The Community Service-Learning (CSL) Program allows students to get a small taste of volunteering and civic engagement by matching them with short-term projects proposed by local organizations. Students must complete a reflection assignment as part of the learning process. Projects are usually 10 to 20 hours per-student in length.
CSL project examples: Event support, organic garden harvesting, preparing and serving community meals, tree-planting, food drive, animal care, literacy support, radio programming, and library support
The CSL Program is designed to:
- Assist community organizations with services that otherwise might not be completed.
- Provide students with experience in their fields of study and enhance future employment prospects.

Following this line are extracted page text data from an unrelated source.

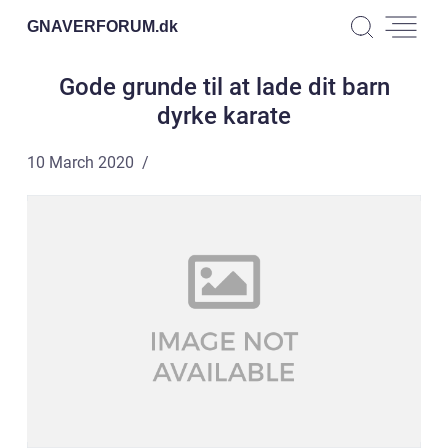
GNAVERFORUM.
dk
Gode grunde til at lade dit barn
dyrke karate
10 March 2020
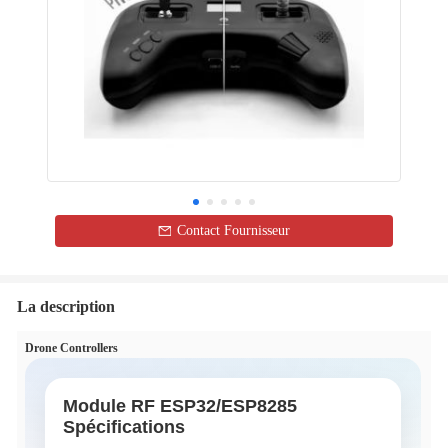
Contact Fournisseur
La description
Drone Controllers
Module RF ESP32/ESP8285
Spécifications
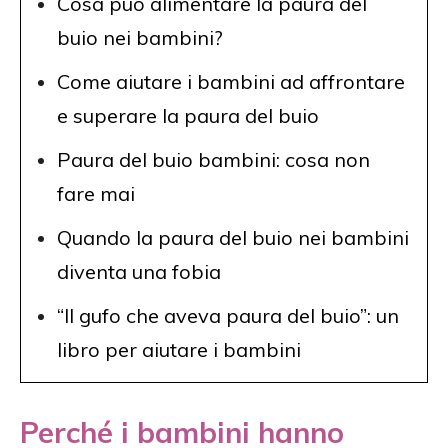
Cosa può alimentare la paura del
buio nei bambini?
Come aiutare i bambini ad affrontare
e superare la paura del buio
Paura del buio bambini: cosa non
fare mai
Quando la paura del buio nei bambini
diventa una fobia
“Il gufo che aveva paura del buio”: un
libro per aiutare i bambini
Perché i bambini hanno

- Increase co-operation and partnership between post-secondary institutions and the broader communities they serve.
Currently, Community Service-Learning projects are undertaken as assignments within courses at Trent University and Fleming College. Program staff will work with instructors, students and community host organizations to clarify project details and TCCBE/U-Links registration. Community Service-Learning projects are only available to students within participating courses. Students may be subject to further prerequisites by individual departments and instructors and community host organizations may screen students for relevant skills and knowledge.
See our list of CSL projects currently underway to get a sense of what a CSL project looks like.
If you are interested in a student project longer than 10-20 hours per person, please see our Community-Based Education Program. If you have a multi-year project idea that might potentially involve faculty, please see our Strategic Research Initiative.
Roles and Resources
The Community Service-Learning program fulfills a community-defined need for a common point of contact with the University and the College and provides an extensive community development network for students and faculty wanting to work with local organizations. Host organizations involved in the program provide supervision, facilities, services and materials. Participating instructors provide academic supervision, grade students’ work and support students in a manner consistent with other university or college courses. Students receive innovative leadership and career-building experience while applying theory to practice in local community settings. TCCBE, U-Links & C-Links staff (Peterborough, Haliburton, and City of Kawartha Lakes respectively) develop new projects and support those underway, provide resources and contacts, and facilitate communication among all participants.
TCCBE and U-Links each maintain resource libraries that include reference materials about local community groups and initiatives, past projects, community-based research, and community service-learning.